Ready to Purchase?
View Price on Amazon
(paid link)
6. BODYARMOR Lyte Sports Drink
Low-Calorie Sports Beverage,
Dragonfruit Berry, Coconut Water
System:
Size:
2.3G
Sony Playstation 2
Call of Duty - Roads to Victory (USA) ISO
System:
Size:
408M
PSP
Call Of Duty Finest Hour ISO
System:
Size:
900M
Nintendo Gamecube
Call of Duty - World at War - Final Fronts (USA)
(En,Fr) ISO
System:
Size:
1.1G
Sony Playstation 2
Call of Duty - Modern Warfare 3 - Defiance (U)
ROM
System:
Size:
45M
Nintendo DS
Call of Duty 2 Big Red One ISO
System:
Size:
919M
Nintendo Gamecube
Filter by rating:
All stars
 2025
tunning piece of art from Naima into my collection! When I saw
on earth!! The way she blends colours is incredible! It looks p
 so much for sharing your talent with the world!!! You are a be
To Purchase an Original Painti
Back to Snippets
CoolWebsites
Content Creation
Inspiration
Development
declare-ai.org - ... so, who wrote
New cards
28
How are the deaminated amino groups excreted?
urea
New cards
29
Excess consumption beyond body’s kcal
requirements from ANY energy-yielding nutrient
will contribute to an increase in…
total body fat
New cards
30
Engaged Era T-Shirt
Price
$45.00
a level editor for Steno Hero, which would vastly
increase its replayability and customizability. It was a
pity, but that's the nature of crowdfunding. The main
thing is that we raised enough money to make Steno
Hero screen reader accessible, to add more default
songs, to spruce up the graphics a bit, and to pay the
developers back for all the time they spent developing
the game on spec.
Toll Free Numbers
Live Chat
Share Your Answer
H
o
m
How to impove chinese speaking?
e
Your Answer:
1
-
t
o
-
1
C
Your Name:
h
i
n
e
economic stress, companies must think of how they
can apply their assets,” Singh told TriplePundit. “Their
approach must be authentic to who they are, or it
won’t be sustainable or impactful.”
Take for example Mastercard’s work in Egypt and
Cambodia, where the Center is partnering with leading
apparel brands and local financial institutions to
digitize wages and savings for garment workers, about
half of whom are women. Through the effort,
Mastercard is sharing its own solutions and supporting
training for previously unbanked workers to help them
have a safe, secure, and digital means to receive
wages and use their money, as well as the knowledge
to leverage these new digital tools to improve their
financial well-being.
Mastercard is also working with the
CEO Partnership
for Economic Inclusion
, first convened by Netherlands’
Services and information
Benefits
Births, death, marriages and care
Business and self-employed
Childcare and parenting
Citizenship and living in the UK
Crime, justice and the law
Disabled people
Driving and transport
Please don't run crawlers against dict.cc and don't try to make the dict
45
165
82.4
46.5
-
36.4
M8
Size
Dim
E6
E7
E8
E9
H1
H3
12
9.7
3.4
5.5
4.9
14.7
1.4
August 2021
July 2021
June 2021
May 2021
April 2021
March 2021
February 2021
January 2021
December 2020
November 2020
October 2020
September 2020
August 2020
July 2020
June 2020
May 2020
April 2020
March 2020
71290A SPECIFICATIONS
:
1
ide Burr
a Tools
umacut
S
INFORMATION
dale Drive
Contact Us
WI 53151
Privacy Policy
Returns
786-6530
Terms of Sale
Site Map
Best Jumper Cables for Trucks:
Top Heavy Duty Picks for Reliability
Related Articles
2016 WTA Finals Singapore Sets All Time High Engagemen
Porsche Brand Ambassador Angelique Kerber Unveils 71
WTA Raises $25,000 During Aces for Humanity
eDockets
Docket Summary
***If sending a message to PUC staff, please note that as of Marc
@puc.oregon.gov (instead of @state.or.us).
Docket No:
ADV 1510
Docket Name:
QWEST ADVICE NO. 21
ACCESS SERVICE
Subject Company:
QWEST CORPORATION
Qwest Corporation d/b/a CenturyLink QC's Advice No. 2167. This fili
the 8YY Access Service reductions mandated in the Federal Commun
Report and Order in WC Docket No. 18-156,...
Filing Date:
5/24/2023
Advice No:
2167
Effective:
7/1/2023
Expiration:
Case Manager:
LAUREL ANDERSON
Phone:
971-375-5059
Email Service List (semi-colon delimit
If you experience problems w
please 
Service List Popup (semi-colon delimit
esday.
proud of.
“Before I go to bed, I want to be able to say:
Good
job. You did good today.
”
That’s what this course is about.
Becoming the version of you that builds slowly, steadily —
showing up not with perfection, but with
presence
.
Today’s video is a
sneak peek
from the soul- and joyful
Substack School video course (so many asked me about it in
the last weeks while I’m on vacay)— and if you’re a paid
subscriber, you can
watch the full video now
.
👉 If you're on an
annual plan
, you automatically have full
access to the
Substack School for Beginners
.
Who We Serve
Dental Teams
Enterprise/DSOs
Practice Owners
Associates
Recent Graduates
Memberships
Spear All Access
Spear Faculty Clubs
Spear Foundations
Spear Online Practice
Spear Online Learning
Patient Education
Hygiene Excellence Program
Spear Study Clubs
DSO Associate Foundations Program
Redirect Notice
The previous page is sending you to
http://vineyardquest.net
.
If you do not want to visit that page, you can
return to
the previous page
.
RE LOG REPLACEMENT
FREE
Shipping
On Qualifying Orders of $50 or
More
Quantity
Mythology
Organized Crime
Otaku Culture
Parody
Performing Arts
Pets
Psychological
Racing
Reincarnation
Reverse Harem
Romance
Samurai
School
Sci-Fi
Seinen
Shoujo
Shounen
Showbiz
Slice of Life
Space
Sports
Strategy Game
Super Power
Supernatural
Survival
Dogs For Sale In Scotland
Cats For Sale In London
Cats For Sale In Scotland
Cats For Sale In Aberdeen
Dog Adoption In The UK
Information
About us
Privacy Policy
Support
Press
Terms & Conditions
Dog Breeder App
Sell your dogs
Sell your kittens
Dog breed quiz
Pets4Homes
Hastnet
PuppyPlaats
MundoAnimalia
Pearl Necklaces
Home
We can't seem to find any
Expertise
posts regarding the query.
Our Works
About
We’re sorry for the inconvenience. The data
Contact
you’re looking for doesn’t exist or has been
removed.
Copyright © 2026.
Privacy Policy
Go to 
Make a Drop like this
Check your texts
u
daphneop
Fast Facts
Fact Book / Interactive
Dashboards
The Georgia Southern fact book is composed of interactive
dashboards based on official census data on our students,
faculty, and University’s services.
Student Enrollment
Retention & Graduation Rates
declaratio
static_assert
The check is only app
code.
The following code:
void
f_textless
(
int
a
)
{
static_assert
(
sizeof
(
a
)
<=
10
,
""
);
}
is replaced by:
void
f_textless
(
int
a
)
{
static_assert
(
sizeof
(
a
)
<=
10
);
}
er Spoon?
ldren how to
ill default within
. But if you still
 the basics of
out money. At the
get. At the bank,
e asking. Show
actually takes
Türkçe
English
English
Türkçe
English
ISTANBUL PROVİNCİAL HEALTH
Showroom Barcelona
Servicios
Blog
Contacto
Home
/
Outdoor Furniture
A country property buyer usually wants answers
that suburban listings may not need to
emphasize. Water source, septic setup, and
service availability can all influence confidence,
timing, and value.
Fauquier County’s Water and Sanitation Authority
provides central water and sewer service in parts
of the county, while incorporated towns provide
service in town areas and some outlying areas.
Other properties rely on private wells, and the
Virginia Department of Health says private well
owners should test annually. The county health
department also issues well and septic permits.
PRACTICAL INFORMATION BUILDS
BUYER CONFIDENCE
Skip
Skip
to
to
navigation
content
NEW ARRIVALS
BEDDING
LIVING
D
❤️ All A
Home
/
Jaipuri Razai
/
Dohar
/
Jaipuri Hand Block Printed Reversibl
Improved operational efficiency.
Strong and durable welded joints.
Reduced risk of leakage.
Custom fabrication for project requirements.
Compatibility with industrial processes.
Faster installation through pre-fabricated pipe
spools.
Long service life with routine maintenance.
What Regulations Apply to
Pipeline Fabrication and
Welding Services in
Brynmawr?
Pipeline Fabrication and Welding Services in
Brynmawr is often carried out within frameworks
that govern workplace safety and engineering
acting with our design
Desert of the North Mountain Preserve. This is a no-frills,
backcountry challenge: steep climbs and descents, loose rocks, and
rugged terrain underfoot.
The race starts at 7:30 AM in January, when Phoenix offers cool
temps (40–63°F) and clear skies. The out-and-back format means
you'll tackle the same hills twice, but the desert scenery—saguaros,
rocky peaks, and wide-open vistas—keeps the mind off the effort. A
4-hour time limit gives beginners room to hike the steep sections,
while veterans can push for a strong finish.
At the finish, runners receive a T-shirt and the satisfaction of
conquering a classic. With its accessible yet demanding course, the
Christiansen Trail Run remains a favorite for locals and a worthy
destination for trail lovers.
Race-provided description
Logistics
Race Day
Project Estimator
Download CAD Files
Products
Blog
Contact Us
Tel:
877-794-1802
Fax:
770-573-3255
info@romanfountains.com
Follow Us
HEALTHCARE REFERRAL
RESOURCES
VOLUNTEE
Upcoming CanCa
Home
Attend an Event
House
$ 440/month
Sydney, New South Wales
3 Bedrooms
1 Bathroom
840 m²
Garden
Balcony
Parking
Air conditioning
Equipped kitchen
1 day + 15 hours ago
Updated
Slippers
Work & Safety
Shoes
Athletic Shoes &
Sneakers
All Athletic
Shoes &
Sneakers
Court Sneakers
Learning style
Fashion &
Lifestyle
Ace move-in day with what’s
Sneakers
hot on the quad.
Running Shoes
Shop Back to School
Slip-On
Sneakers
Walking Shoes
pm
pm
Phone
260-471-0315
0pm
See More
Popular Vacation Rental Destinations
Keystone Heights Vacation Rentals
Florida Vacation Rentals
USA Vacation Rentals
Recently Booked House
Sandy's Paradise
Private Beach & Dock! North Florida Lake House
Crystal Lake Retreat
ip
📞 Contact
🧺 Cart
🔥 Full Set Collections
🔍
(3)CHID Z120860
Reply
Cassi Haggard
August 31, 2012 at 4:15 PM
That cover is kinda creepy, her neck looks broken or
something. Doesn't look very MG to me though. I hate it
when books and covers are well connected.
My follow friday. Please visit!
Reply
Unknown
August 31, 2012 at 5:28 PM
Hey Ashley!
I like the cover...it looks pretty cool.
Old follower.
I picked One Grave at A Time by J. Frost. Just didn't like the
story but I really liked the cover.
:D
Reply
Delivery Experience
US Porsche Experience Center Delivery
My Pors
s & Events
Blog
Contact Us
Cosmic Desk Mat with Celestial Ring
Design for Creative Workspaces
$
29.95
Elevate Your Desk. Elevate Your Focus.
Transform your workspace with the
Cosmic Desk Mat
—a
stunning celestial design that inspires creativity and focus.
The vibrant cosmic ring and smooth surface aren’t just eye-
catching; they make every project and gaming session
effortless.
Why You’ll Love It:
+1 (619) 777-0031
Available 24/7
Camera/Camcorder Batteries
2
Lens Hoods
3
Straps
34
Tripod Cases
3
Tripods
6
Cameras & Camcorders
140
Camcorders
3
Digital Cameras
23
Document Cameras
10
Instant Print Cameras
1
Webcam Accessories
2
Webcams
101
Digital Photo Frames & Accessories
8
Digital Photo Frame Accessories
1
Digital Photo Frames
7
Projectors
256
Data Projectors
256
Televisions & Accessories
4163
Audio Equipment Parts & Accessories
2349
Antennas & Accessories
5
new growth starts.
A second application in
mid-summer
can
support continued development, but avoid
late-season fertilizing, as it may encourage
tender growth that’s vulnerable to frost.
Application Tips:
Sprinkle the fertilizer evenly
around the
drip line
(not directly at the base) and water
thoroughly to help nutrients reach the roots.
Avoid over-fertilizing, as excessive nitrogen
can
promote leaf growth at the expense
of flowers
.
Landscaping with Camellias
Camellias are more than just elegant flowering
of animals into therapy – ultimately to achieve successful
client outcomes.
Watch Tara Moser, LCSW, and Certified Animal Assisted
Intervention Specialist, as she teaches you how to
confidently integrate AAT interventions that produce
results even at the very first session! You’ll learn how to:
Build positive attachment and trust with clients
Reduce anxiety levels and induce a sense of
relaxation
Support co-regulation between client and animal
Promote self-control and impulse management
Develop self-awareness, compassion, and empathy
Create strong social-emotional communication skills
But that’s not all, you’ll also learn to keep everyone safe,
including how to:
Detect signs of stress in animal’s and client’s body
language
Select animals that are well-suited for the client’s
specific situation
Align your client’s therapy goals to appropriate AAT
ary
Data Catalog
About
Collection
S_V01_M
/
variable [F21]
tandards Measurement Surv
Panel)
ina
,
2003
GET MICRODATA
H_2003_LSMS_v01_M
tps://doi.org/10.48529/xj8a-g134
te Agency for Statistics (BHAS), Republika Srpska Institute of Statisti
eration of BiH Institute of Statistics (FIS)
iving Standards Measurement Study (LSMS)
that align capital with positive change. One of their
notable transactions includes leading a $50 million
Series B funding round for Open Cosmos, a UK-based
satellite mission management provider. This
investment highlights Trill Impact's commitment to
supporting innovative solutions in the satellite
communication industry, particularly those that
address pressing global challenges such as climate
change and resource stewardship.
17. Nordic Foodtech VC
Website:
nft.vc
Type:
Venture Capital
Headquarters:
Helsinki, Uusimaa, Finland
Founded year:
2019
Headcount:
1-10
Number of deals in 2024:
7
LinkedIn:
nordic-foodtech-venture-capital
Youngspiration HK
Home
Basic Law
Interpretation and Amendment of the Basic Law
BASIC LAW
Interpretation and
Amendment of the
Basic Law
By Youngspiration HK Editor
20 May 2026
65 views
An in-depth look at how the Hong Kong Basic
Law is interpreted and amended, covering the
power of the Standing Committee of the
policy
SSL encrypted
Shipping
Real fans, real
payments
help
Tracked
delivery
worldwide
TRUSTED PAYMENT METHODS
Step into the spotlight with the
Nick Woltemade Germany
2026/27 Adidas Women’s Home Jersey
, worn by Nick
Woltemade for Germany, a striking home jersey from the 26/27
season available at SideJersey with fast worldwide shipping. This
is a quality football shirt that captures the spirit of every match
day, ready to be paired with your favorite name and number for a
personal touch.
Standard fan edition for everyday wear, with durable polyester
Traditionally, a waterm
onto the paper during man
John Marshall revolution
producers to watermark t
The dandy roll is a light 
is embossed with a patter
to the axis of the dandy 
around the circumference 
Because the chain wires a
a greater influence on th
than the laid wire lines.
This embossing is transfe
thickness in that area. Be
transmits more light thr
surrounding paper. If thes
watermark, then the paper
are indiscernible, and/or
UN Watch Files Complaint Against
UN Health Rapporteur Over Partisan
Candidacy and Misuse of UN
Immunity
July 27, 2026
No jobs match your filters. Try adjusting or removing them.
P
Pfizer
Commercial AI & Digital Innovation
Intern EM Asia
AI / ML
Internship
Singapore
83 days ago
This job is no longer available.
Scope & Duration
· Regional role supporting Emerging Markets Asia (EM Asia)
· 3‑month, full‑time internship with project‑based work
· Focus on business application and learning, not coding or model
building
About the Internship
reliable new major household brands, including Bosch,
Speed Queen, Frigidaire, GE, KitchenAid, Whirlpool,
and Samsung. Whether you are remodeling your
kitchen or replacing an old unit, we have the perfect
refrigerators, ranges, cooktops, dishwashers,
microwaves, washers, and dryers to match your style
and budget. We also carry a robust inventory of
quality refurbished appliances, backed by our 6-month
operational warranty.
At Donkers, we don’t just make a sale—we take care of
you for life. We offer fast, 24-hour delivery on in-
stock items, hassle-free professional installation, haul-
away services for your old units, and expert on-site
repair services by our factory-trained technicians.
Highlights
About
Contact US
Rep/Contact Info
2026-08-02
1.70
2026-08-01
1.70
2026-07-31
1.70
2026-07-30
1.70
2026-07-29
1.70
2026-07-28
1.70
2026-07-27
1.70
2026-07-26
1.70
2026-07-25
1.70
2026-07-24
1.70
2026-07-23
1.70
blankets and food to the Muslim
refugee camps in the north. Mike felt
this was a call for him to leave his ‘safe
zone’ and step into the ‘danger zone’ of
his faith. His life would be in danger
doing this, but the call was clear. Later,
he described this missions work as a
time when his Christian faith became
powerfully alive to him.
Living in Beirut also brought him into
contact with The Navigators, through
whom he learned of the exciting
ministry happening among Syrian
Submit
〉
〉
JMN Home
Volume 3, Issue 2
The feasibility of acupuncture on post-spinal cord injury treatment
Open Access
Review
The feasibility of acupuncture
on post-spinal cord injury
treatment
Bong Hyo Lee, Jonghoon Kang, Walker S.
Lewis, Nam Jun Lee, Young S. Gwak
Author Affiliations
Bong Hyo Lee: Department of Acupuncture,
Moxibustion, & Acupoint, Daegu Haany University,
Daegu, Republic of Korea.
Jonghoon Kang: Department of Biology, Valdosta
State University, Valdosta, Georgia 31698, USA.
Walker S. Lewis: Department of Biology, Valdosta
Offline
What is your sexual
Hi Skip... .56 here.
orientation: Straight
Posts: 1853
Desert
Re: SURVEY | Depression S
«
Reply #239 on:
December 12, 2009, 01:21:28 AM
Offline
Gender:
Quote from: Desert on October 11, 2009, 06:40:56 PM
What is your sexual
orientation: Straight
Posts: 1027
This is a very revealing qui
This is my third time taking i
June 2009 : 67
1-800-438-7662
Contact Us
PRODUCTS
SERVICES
★ ★ ★
[HOW TO COMPLETE THIS TASK]: Your task is to collect every line above that contains the word "help".

[WRITTEN SOLUTION]:
training for previously unbanked workers to help them
thoroughly to help nutrients reach the roots.
help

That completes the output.